OGH 4Ob78/02b

OGH4Ob78/02b9.4.2002

Der Oberste Gerichtshof hat durch den Senatspräsidenten des Obersten Gerichtshofs Dr. Kodek als Vorsitzenden, den Hofrat des Obersten Gerichtshofs Dr. Graf, die Hofrätinnen des Obersten Gerichtshofs Dr. Griß und Dr. Schenk und den Hofrat des Obersten Gerichtshofs Dr. Vogel als weitere Richter in der Rechtssache der klagenden Partei S*****, vertreten durch Haslinger, Nagele & Partner, Rechtsanwälte in Linz, gegen die beklagte Partei Friedrich W*****, vertreten durch Dr. Hansjörg Mader und Mag.

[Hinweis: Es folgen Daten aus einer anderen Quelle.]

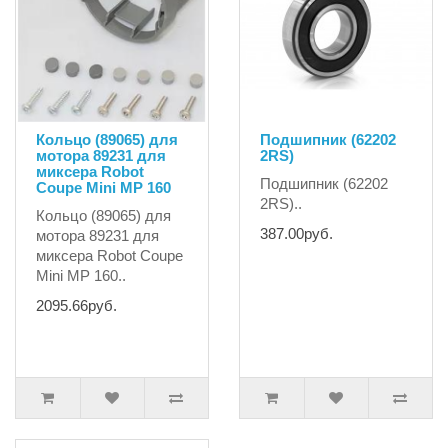
Кольцо (89065) для
Подшипник (62202
мотора 89231 для
2RS)
миксера Robot
Подшипник (62202
Coupe Mini MP 160
2RS)..
Кольцо (89065) для
387.00руб.
мотора 89231 для
миксера Robot Coupe
Mini MP 160..
2095.66руб.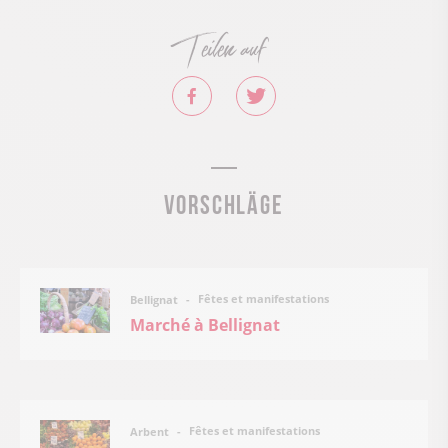
Teilen auf
Vorschläge
Fêtes et manifestations
Bellignat
Marché à Bellignat
Fêtes et manifestations
Arbent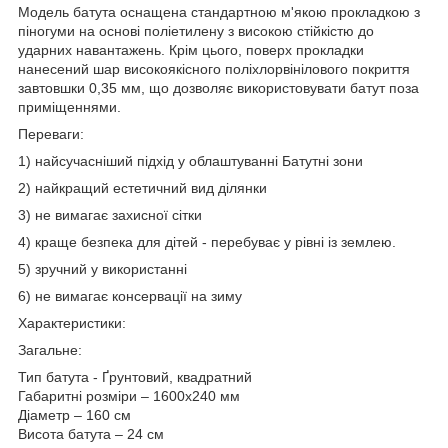
Модель батута оснащена стандартною м'якою прокладкою з
піногуми на основі поліетилену з високою стійкістю до
ударних навантажень. Крім цього, поверх прокладки
нанесений шар високоякісного поліхлорвінілового покриття
завтовшки 0,35 мм, що дозволяє використовувати батут поза
приміщеннями.
Переваги:
1) найсучасніший підхід у облаштуванні Батутні зони
2) найкращий естетичний вид ділянки
3) не вимагає захисної сітки
4) краще безпека для дітей - перебуває у рівні із землею.
5) зручний у використанні
6) не вимагає консервації на зиму
Характеристики:
Загальне:
Тип батута - Ґрунтовий, квадратний
Габаритні розміри – 1600х240 мм
Діаметр – 160 см
Висота батута – 24 см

Robert Mader, Rechtsanwälte in Innsbruck, wegen Unterlassung, Rechnungslegung, Zahlung und Urteilsveröffentlichung (Streitwert 43.603,70 EUR) über die außerordentliche Revision der beklagten Partei gegen das Teilurteil des Oberlandesgerichtes Innsbruck vom 31. Jänner 2002, GZ 2 R 14/02d-13, den

Beschluss

gefasst:

 

Spruch:

Die außerordentliche Revision wird gemäß § 508a Abs 2 ZPO mangels der Voraussetzungen des § 502 Abs 1 ZPO zurückgewiesen.

Begründung

Rechtliche Beurteilung

Das Nachahmen eines fremden Produkts, das keinen Sonderrechtsschutz genießt, ist an sich nicht wettbewerbswidrig; ein Verstoß gegen § 1 UWG ist aber dann anzunehmen, wenn im Einzelfall besondere Umstände hinzutreten, aus denen sich die Sittenwidrigkeit der Handlung ergibt. Das trifft auf die "vermeidbare Herkunftstäuschung zu" Nach ständiger Rechtsprechung setzt eine vermeidbare Herkunftstäuschung voraus, dass eine bewusste Nachahmung vorliegt, damit die Gefahr von Verwechslungen herbeigeführt wird und eine andersartige Gestaltung zumutbar gewesen wäre (ÖBl 1998, 225 - Haftgel; ÖBl 2001, 116 - Norwegerpullover uva). Das Berufungsgericht hat die wettbewerbliche Eigenart der von der Klägerin entwickelten Brillenmodelle unter Hinweis auf ihr extravagantes Design ebenso bejaht wie ihre Verkehrsbekanntheit und hat unter Abwägung der optischen Übereinstimmungen gegenüber den geringen funktionalen Unterschieden der von der Klägerin vertriebenen Brillen die Gefahr von Verwechslungen angenommen. Seine Auffassung ist nicht zu beanstanden. Welche Eigenschaften optischer oder funktioneller Art bei Beurteilung der Verwechslungsgefahr den Ausschlag geben, richtet sich nach den Umständen des zu beurteilenden Einzelfalles; dieser Frage kommt somit, solange - wie hier - keine auffallende Fehlbeurteilung vorliegt, keine über diesen Fall hinausgehende Bedeutung zu. Mag auch die Gestaltung von Brillen in gewisser Weise technisch bedingt vorgegeben sein, so besteht doch nach den Feststellungen der Vorinstanzen eine große Bandbreite von Gestaltungsmöglichkeiten, die es einem Hersteller ermöglicht, ausreichend Abstand zu nachgeahmten Produkten zu halten.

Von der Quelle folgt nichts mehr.